Los ancianos de la familia son un testimonio del paso del tiempo y de sus efectos sobre todos nosotros, como los niños que crecen apurados y los adolescentes que se transforman en adultos, que también vamos transcurriendo, como vaciándonos de futuro gota a gota, sin pausa.

Mabel es la menor de tres hermanos. Sus padres pasan los noventa. Doli, la madre, dañada por una caída que fractura su frágil cadera o una fractura de la cadera que le provoca una caída, pasa largos meses postrada en una cama en una internación primero hospitalaria y luego domiciliaria, hasta superar la quebradura, pero no sus consecuencias. Invadida en su casa por una colección de cuidadores, kinesiólogos, enfermeros, psicólogos y médicos que llenan todas sus horas pero poco la escuchan, no recupera su posibilidad de caminar y depende del auxilio de esos extraños para todas sus necesidades.

La familia se alerta entonces por algunos episodios crepusculares, momentos en los que parece fabular, confundir pesadillas o ensoñaciones con realidades, extraviar las palabras para nombrar las cosas y las personas. A veces se pone peor. Enojada, reprocha amargamente todas las agresiones que siente padecer. En otros momentos, en cambio, es la que todos conocen de siempre, amable y dicharachera.

¿Qué hacer para aliviarle esos momentos oscuros? Son difíciles para ella pero además para quienes la rodean, en especial, su compañero de toda la vida. Se suceden los cruces de opiniones, informaciones y debates, interpretaciones y sugerencias expertas. Los hermanos cargan con la responsabilidad de acordar un curso de acción y, por momentos, también eso parece inasible. Mabel quiere imponer su opinión, por considerarse más experta. Pero opina a la distancia. Las decisiones se vuelven operativas en terreno. Y allí manda la cercanía. Todos quieren verla repuesta. No alcanza ninguno a ver que le exigen más de lo que puede responder. Quieren encontrar en esta madre aquella otra, la vital, la plena, la que los acompañó toda la vida.

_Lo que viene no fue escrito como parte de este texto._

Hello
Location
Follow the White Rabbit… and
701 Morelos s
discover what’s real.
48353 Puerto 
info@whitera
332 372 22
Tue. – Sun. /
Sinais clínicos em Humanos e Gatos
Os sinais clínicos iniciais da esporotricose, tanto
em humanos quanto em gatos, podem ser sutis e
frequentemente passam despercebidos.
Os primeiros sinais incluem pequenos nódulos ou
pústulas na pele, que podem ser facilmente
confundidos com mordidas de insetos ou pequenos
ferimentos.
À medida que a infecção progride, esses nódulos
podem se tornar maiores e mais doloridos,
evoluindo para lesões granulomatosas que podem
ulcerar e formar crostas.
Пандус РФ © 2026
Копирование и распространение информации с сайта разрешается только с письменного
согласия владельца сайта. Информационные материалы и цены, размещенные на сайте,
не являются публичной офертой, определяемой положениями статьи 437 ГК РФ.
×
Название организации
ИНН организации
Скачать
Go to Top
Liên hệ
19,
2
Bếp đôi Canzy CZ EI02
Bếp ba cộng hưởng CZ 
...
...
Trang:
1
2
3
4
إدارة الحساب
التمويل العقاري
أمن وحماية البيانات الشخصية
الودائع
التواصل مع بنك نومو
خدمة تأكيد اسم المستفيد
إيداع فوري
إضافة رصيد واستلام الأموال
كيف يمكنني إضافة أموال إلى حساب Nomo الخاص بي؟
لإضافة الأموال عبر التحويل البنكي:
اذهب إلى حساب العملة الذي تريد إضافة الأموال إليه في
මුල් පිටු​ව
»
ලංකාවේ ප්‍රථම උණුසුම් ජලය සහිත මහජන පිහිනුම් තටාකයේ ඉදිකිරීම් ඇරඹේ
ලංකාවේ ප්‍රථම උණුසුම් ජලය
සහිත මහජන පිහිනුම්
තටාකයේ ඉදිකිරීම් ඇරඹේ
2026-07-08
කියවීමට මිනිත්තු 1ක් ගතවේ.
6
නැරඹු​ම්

Se maniobra con medicación psiquiátrica, por indicación del clínico tratante. Medicación que la adormece, borrando aún más para Doli la frontera entre la vigilia y el sueño. La vida se le volvió aburrida, insoportable. No alcanza a ver y está privada del entretenimiento de sus lecturas o de la posibilidad de alguna artesanía, para las que siempre tuvo habilidad y gusto. Tampoco le son accesibles ahora los crucigramas u otros juegos. Para mayores males, sus acompañantes solo responden a demandas concretas, mientras distraen sus horas enfocados en las pantallas de sus celulares. 

Tiene en claro que la promesa de recuperación es una mentira ingenua, que le repiten para calmar su ansiedad. El tiempo transcurre y ella se siente más agotada, cansada del no estar bien que le toca tolerar, acosada por dolores nuevos. Así, solo le queda esperar el final de sus días, pero no se resigna y persiste en sus pequeñas ilusiones. Recuperar su vista, extraviar dolencias y hacerse nuevamente dueña de su cuerpo. La ilusión nunca es vana, diría el poeta, pues ayuda a vivir.